The pursuit for human rights has a new helm of energy at the University of Manitoba with the development of a new master of human rights (MHR) program announced earlier this week leading up to the Canadian Museum for Human Rights (CMHR) grand opening.
The launch of the MHR and the grand opening of the CMHR both contribute to establishing Winnipeg as a destination for human rights education and research.
The graduate program in human rights will be the first of its kind in Canada.
“The proposed MHR is envisioned as a two-year graduate degree program in which students complete multidisciplinary coursework, plus either a thesis or a practicum at a local, national, or international site,” said John Danakas, U of M Marketing Communications Office executive director of the program.
The program development involved collaboration between five faculties (graduate studies, arts, law, education, and social work) and three research centres (Centre for Human Rights Research, Mauro Centre for Peace and Justice, and National Research Centre for Truth and Reconciliation).
The MHR planning committee includes U of M’s new Canada Research Chair in Human Rights, Social Justice and Food Sovereignty, Annette Desmarais; expert on representation of mass violence, Adam Muller; Centre for Human Rights Research director, Karen Busby, and others.
According to UM Today, the MHR program will be “broadly interdisciplinary, branching into the social sciences, sciences, and humanities, taking advantage of expertise in the university’s professional schools, including medicine, social work, education, nursing, and law.”

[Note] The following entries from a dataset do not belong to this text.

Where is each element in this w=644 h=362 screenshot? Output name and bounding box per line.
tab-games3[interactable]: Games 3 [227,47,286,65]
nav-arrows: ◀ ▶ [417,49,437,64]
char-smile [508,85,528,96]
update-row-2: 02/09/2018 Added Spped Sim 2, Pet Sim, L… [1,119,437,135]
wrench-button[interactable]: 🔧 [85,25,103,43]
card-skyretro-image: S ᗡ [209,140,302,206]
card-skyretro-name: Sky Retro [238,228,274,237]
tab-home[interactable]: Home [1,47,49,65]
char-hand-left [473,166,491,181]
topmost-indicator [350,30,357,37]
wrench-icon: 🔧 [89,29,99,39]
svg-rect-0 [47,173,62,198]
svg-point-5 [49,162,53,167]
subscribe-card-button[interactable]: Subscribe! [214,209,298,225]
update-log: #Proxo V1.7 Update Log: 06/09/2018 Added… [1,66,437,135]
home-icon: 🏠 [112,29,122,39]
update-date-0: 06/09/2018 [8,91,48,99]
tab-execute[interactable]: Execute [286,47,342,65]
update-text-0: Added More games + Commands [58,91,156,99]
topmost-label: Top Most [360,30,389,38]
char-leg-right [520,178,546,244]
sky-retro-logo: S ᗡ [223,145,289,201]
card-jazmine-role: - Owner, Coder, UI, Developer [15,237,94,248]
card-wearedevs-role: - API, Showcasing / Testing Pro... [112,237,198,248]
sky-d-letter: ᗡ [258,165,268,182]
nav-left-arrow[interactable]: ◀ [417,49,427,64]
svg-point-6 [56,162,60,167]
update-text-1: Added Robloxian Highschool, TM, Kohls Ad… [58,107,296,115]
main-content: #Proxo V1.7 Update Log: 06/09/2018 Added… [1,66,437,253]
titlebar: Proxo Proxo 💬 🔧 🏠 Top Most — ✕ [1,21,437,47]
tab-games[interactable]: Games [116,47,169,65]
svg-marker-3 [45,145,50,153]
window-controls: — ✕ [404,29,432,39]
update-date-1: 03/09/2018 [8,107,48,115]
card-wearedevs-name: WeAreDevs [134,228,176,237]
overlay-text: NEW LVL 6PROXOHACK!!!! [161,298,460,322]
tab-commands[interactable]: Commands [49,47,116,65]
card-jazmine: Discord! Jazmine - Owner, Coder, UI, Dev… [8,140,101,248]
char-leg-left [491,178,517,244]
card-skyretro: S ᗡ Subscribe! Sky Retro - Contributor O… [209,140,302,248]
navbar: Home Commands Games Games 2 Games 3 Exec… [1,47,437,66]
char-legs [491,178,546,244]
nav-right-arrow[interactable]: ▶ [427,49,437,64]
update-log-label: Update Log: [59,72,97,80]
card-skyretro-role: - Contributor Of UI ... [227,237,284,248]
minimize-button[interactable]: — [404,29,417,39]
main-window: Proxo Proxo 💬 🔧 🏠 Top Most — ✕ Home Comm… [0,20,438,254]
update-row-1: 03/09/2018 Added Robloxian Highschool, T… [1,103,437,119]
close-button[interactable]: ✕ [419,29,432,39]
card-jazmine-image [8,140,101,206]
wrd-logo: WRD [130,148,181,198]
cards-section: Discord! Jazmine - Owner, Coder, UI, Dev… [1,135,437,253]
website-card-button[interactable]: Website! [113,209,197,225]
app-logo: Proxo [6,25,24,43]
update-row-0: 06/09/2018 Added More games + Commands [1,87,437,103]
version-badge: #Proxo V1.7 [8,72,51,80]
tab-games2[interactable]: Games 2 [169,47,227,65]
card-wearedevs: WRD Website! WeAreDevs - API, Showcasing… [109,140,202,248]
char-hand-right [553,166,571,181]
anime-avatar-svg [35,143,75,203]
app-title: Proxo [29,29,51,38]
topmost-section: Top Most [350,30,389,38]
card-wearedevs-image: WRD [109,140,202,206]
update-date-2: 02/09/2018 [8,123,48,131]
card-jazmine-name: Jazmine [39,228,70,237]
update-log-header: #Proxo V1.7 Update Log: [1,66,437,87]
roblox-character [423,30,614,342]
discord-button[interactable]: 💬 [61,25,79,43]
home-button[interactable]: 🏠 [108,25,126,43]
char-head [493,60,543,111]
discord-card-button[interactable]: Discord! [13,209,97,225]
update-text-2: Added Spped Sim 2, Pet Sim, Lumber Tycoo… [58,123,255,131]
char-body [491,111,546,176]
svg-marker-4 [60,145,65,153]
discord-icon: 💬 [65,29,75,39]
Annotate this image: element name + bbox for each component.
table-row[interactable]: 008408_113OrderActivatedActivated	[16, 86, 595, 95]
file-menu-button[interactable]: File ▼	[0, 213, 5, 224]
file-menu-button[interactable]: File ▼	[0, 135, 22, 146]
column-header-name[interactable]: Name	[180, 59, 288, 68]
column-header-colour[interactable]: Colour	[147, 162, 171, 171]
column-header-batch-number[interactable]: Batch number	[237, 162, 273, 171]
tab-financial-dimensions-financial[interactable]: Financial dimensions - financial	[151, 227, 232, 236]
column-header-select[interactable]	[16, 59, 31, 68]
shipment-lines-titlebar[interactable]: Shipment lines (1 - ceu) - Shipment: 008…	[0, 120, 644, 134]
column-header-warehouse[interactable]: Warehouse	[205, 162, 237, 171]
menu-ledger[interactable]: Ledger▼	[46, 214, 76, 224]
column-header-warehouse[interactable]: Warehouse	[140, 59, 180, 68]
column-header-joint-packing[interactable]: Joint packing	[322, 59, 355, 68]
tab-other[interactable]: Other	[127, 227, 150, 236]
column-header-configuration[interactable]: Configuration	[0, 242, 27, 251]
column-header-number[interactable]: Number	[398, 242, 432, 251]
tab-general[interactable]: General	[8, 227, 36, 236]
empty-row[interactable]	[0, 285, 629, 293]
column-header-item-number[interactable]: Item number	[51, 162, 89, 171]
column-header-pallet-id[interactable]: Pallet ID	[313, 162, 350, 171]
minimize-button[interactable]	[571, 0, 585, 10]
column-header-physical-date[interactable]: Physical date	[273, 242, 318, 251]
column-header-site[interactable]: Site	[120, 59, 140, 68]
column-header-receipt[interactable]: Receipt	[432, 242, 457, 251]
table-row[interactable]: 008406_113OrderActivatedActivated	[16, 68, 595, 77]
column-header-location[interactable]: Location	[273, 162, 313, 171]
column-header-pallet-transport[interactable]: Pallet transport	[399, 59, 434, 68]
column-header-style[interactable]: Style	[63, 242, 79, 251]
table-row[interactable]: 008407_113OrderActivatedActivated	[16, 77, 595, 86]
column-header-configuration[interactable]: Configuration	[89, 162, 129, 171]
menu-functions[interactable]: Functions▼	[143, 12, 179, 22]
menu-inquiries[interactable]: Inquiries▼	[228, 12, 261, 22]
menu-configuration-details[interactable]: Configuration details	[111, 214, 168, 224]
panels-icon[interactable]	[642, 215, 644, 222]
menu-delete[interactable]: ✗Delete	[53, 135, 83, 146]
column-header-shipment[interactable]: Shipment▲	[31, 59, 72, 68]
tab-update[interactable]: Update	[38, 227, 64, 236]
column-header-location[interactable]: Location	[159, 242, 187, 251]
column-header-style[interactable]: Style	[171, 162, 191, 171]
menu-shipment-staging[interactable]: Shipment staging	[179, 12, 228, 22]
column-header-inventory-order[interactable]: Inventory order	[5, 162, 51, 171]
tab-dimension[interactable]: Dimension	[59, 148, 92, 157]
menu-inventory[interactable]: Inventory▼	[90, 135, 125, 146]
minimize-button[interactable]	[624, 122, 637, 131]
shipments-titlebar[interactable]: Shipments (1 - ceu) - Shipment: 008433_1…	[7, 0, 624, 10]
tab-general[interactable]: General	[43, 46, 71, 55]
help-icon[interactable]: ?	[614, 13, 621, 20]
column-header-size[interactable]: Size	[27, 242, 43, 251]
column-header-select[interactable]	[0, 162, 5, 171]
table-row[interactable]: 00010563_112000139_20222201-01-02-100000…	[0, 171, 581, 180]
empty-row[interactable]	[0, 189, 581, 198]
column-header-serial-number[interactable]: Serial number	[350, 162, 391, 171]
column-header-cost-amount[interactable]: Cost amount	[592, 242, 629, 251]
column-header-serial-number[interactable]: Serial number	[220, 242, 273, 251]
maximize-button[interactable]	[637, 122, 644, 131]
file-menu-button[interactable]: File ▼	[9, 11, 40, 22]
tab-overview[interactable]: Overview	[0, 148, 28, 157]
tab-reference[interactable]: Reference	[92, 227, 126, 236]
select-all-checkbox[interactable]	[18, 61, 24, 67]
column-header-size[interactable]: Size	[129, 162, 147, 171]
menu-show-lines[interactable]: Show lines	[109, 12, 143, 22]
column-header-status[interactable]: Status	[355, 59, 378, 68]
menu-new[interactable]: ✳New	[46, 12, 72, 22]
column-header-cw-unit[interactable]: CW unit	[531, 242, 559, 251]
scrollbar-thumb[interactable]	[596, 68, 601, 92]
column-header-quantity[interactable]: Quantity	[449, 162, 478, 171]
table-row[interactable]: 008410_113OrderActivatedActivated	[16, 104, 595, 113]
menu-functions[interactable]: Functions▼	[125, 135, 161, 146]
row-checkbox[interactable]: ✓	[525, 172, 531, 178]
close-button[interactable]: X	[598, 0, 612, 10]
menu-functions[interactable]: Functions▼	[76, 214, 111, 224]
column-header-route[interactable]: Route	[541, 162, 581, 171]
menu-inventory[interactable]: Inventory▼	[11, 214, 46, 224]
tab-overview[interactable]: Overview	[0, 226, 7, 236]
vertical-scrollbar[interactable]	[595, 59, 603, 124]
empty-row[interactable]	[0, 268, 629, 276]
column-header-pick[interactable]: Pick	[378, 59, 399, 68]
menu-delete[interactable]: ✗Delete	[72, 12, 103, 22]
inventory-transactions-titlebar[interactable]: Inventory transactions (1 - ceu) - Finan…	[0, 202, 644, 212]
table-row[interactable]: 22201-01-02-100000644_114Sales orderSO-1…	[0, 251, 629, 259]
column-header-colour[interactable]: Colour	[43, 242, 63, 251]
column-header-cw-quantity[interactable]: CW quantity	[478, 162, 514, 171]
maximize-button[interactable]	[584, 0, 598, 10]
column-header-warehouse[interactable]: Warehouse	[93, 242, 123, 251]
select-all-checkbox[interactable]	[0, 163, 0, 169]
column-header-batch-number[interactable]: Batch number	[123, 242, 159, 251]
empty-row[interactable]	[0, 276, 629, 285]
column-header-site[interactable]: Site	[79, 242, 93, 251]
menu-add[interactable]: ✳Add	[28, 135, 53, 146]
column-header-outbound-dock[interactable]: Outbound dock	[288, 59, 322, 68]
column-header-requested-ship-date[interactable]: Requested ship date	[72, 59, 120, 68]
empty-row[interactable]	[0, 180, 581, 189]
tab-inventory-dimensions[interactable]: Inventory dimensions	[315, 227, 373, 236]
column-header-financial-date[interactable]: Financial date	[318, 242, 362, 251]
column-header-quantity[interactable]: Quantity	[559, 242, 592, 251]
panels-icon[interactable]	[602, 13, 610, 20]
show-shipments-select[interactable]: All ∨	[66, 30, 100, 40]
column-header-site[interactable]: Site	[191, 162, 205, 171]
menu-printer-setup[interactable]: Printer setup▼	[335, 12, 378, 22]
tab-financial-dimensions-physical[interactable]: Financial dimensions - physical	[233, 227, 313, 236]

“The myriad of complex human rights issues confronting Canada and the world are best tackled through a broad-based approach that spans histories, cultures, and academic disciplines,” Danakas explained.
In a message to the public on the CMHR opening, U of M president David Barnard asserted Manitoba’s position as a hub of human rights research will be strengthened by developing the MHR program at the U of M.
“The U of M is committed to an enduring partnership with the CMHR – one that establishes Manitoba as the global capital for learning and studies in fields related to human rights, towards the betterment of humankind,” Barnard said in his letter.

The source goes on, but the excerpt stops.